Due to growing ecological concerns, the development of new materials and products now thoroughly considers factors like environmental safety and recyclability. This shift has sparked increased interest in natural fibers, which have become a crucial component of environmentally friendly materials in the building industry over the last decade. Plant fibers such as flax, hemp, sisal, and kenaf are being viewed as reasonably priced and ecologically suitable substitutes for glass fibers [1,2]. Among these, flax fibers stand out due to their excellent mechanical properties, recyclability, and affordability, making them the most widely used plant fibers in composite materials [3].
Gypsum, known for its unique properties and appealing appearance, has emerged as the preferred material in the construction sector.
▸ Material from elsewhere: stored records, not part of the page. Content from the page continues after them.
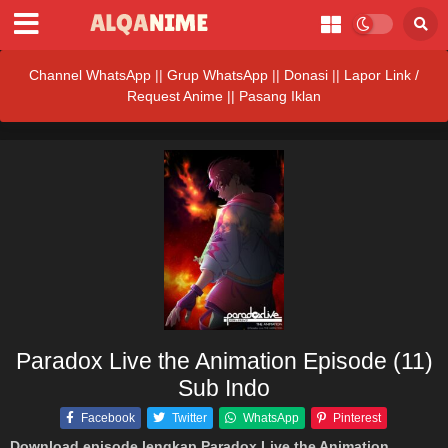
Channel WhatsApp
||
Grup WhatsApp
||
Donasi
||
Lapor Link /
Request Anime ||
Pasang Iklan
Paradox Live the Animation Episode (11)
Sub Indo
Facebook
Twitter
WhatsApp
Pinterest
Download episode lengkap Paradox Live the Animation
,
Gypsum’s hydration is significantly influenced by water content, and agents that accelerate or retard this process effectively control its setting rate [4]. Introducing fibers into gypsum transforms its brittle nature into a pseudo-ductile behavior [5,6]. Utilizing flax fibers in gypsum presents potential environmental benefits by reducing the carbon footprint and energy consumption during production [7]. Considering the durability and longevity they offer, incorporating flax fibers into gypsum could also potentially be cost-effective [8].
Methods like alkali treatment, acetylation treatment, and permanganate treatment are commonly used to modify the molecular structure of fiber materials, enhancing their performance [8,9]. Short fibers in the composite decrease crack propagation along the fiber–matrix interface [10,11]. Evaluating mechanical properties, Hoálková et al. discovered that a higher amount of wooden fibers in gypsum composites reduces the compressive and flexural strength [12]. Wei, J. et al. suggested that improving fiber-matrix bonding requires compatibilizer treatment [13].
Iucolano, F. et al. examined recycled plastic aggregates in mortar composition and explored different methods, such as dispersing flax fibers randomly into gypsum slurry and molding them [14]. Ali, M. et al. investigated the mechanical and dynamic properties of coconut fiber-reinforced concrete, showing that the laminated mat method uses flax fiber mats between gypsum plaster layers to create a laminate [15]. Ardanuy, M. et al. found that dimensional stability issues in cellulosic fiber-reinforced cement-based composites were due to flax’s high water absorption, causing swelling [16]. Nindiyasari et al. observed that adding cellulose content increased the bending strength, compressive strength, and Young’s modulus in cellulose fiber-reinforced gypsum composites [17]. Ali, M.A. et al. analyzed the improvement of mechanical properties in glass fiber-reinforced gypsum composites [18].
The combination of flax and gypsum in composite materials presents a high-performance and eco-friendly alternative to synthetic fiber-reinforced gypsum, offering unique benefits for sustainable construction. This study aims to investigate the mechanical characteristics of gypsum composites reinforced with flax fibers treated with NaOH solution, exploring the impact of different volume fractions and fiber lengths on the overall compatibility of flax fibers with gypsum.

2. Materials and Methods

2.1. Materials

Gypsum binder (calcium sulfate hemihydrate) with a density of 2.62 g/cm3 was utilized as the matrix, and was ordered from the Hammer Fachmarkt in Pirmasens, Germany. Flax fibers were used as the reinforcement. They were supplied by Etsy GmbH, Berlin, Germany, with a density of 1.47 g/cm3, and were unbleached with 100% linen. Flax fiber has an average mean diameter of 175 µm. A 2 wt.-% solution of NaOH was provided by Carl Roth Gmbh, Karlsruhe, Germany.

2.2. Methods

2.2.1. Alkali Treatment and Chopping of Fibers

The alkali treatment increases the mechanical characteristics of the fiber as well as the physical properties of composites [8,9]. By removing hemicelluloses from the fiber, it would be possible to improve the load distribution by having the fibrils line up with the direction of stress. Alkali treatment increases the effectiveness of accessible hydroxyl groups by removing non-cellulosic components that cover the hydroxyl groups in cellulose. After the fiber’s surface has been cleaned of impurities, a clean, rough surface with many pits is revealed, significantly increasing the surface area of the fiber. A rougher surface allows for better mechanical bonding to gypsum. The required amount of flax fibers was treated for 30 min with a 2 wt.-% NaOH solution to eliminate the soluble oily components. The surplus NaOH was then completely rinsed out of the fibers with water. The fibers were then allowed to dry at room temperature for 24 h. After the alkali treatment, flax fibers were chopped into two different sizes, such as 10 mm and 20 mm, respectively, before being reinforced into the matrix.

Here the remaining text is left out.